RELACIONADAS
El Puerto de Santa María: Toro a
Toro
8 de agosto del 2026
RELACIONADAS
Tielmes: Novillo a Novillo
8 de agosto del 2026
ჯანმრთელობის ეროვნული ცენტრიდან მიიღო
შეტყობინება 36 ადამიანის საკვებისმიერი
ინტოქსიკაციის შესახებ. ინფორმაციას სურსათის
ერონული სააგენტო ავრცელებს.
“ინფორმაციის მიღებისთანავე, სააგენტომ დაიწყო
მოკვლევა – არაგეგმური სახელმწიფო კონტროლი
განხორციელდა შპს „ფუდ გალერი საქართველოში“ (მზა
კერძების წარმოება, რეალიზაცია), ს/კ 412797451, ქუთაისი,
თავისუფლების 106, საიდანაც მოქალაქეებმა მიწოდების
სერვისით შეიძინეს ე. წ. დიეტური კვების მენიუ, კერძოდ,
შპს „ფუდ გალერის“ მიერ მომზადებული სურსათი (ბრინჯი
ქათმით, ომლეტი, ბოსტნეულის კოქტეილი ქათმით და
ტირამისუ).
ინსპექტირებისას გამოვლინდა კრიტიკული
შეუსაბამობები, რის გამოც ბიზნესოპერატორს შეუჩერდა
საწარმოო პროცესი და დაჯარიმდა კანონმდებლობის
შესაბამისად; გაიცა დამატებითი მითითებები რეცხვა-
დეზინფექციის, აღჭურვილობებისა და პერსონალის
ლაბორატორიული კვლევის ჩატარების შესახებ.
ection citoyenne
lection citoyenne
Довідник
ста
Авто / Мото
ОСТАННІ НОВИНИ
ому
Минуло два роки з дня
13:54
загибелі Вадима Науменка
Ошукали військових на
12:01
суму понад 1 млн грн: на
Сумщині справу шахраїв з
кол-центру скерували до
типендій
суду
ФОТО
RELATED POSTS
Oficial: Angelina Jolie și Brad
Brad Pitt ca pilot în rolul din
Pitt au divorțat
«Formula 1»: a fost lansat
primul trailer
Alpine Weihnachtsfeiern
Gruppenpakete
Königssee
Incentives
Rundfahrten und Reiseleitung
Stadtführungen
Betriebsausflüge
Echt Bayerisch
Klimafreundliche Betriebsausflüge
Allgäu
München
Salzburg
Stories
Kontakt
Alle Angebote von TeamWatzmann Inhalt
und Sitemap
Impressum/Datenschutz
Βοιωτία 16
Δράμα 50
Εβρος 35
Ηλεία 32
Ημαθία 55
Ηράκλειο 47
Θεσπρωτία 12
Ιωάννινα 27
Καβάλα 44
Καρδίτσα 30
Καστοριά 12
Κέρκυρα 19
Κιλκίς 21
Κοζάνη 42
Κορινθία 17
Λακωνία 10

____

> **Problem to work on**: Extract every entry above as it appears.

> **Response below**:
RELACIONADAS
El Puerto de Santa María: Toro a
Toro
8 de agosto del 2026
RELACIONADAS
Tielmes: Novillo a Novillo
8 de agosto del 2026
ჯანმრთელობის ეროვნული ცენტრიდან მიიღო
შეტყობინება 36 ადამიანის საკვებისმიერი
ინტოქსიკაციის შესახებ. ინფორმაციას სურსათის
ერონული სააგენტო ავრცელებს.
“ინფორმაციის მიღებისთანავე, სააგენტომ დაიწყო
მოკვლევა – არაგეგმური სახელმწიფო კონტროლი
განხორციელდა შპს „ფუდ გალერი საქართველოში“ (მზა
კერძების წარმოება, რეალიზაცია), ს/კ 412797451, ქუთაისი,
თავისუფლების 106, საიდანაც მოქალაქეებმა მიწოდების
სერვისით შეიძინეს ე. წ. დიეტური კვების მენიუ, კერძოდ,
შპს „ფუდ გალერის“ მიერ მომზადებული სურსათი (ბრინჯი
ქათმით, ომლეტი, ბოსტნეულის კოქტეილი ქათმით და
ტირამისუ).
ინსპექტირებისას გამოვლინდა კრიტიკული
შეუსაბამობები, რის გამოც ბიზნესოპერატორს შეუჩერდა
საწარმოო პროცესი და დაჯარიმდა კანონმდებლობის
შესაბამისად; გაიცა დამატებითი მითითებები რეცხვა-
დეზინფექციის, აღჭურვილობებისა და პერსონალის
ლაბორატორიული კვლევის ჩატარების შესახებ.
ection citoyenne
lection citoyenne
Довідник
ста
Авто / Мото
ОСТАННІ НОВИНИ
ому
Минуло два роки з дня
13:54
загибелі Вадима Науменка
Ошукали військових на
12:01
суму понад 1 млн грн: на
Сумщині справу шахраїв з
кол-центру скерували до
типендій
суду
ФОТО
RELATED POSTS
Oficial: Angelina Jolie și Brad
Brad Pitt ca pilot în rolul din
Pitt au divorțat
«Formula 1»: a fost lansat
primul trailer
Alpine Weihnachtsfeiern
Gruppenpakete
Königssee
Incentives
Rundfahrten und Reiseleitung
Stadtführungen
Betriebsausflüge
Echt Bayerisch
Klimafreundliche Betriebsausflüge
Allgäu
München
Salzburg
Stories
Kontakt
Alle Angebote von TeamWatzmann Inhalt
und Sitemap
Impressum/Datenschutz
Βοιωτία 16
Δράμα 50
Εβρος 35
Ηλεία 32
Ημαθία 55
Ηράκλειο 47
Θεσπρωτία 12
Ιωάννινα 27
Καβάλα 44
Καρδίτσα 30
Καστοριά 12
Κέρκυρα 19
Κιλκίς 21
Κοζάνη 42
Κορινθία 17
Λακωνία 10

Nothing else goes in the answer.